Top tips for young people to help stay motivated during school closures, by Andy Johnson, Deputy Head Academic at St Dunstan’s College

stay motivated
As schools have largely closed their doors to pupils, parents will have a job on their hands to keep them motivated in these unique and uncertain times
  1. Do what you can to ensure your physical environment supports you – think about what should be present to enable study, including necessary technology, and also what should be absent, including unnecessary technology.
  2. Actively schedule periods of study time every day when you will not work from a screen, however big or small that screen is.
  3. Do what you can to keep a regular and familiar routine – from getting up, through the timings and lesson subjects of your normal school day, and into the evenings and homework timetables.
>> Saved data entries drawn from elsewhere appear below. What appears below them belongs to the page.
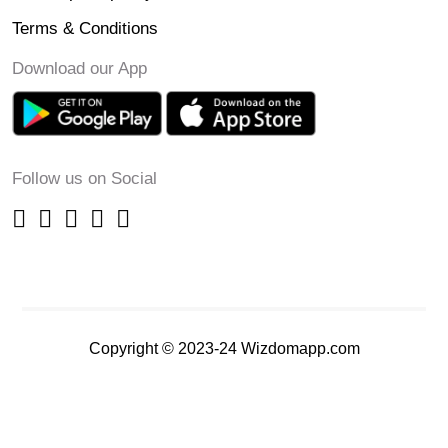
Terms & Conditions
Download our App
Follow us on Social
Copyright © 2023-24 Wizdomapp.com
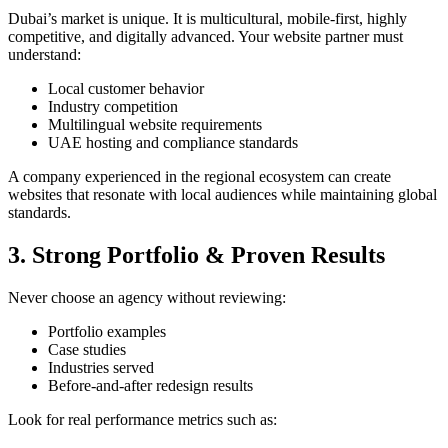
Dubai’s market is unique. It is multicultural, mobile-first, highly
competitive, and digitally advanced. Your website partner must
understand:
Local customer behavior
Industry competition
Multilingual website requirements
UAE hosting and compliance standards
A company experienced in the regional ecosystem can create
websites that resonate with local audiences while maintaining global
standards.
3. Strong Portfolio & Proven Results
Never choose an agency without reviewing:
Portfolio examples
Case studies
Industries served
Before-and-after redesign results
Look for real performance metrics such as:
  4. Don’t spend all day in pyjamas! Have a professional mindset – dress, sit, speak and write in your ‘school’ tone and register. Then enjoy changing mindset at the end of the school day!
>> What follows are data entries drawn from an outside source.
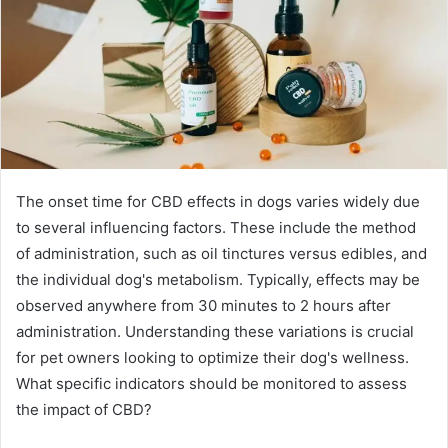
The onset time for CBD effects in dogs varies widely due
to several influencing factors. These include the method
of administration, such as oil tinctures versus edibles, and
the individual dog's metabolism. Typically, effects may be
observed anywhere from 30 minutes to 2 hours after
administration. Understanding these variations is crucial
for pet owners looking to optimize their dog's wellness.
What specific indicators should be monitored to assess
the impact of CBD?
  5. Celebrate achievements! Remind yourself what you have achieved regularly – the end of each day, the end of the week, the end term, etc. It’s important to celebrate what has been achieved!
  6. Keep a balance in your life. Outside of that school day routine, put your existing hobbies and interests into the diary to ensure you keep them, and then build homework and study around them. This may also be the perfect opportunity to try something new.
  7. Agree a personal and motivating set of rules, expectations, and targets – including rewards and sanctions – with your parents from the start. Provide them with the first draft and negotiate from there.
  8. Remember that your parents will be anxious for your best interests and that’s probably why they are interfering when they do. So remind them of those rules and expectations you all agreed before a situation of tension arose.
  9. Be outward looking and choose to help somebody else at least once every day – a fellow student, a family member, a friend or member of your community. The wider world still values and needs you.
  10. Reflect on the ‘constants’ – the things you cannot influence, like what will happen with public examinations – and ‘variables’ – the things you can, like whether or not you spend the next 30 minutes on social media or doing maths. Make a decision as far as is possible not to spend emotional energy on the constants. Actively choose to influence the variables to your advantage.
  11. Talk to people every day, whether you are feeling great or not, or on top of things or not. It might just be that the person you speak to really needs to speak with you. 
  12. Eating, sleeping and regular exercise are important!
  13. It’s a marathon not a sprint, for you and for those around you, so think about the expectations you have of yourself and others about when things get done and how you ask for what you need. Invest positively and for the long term in the relationships you will be living every day.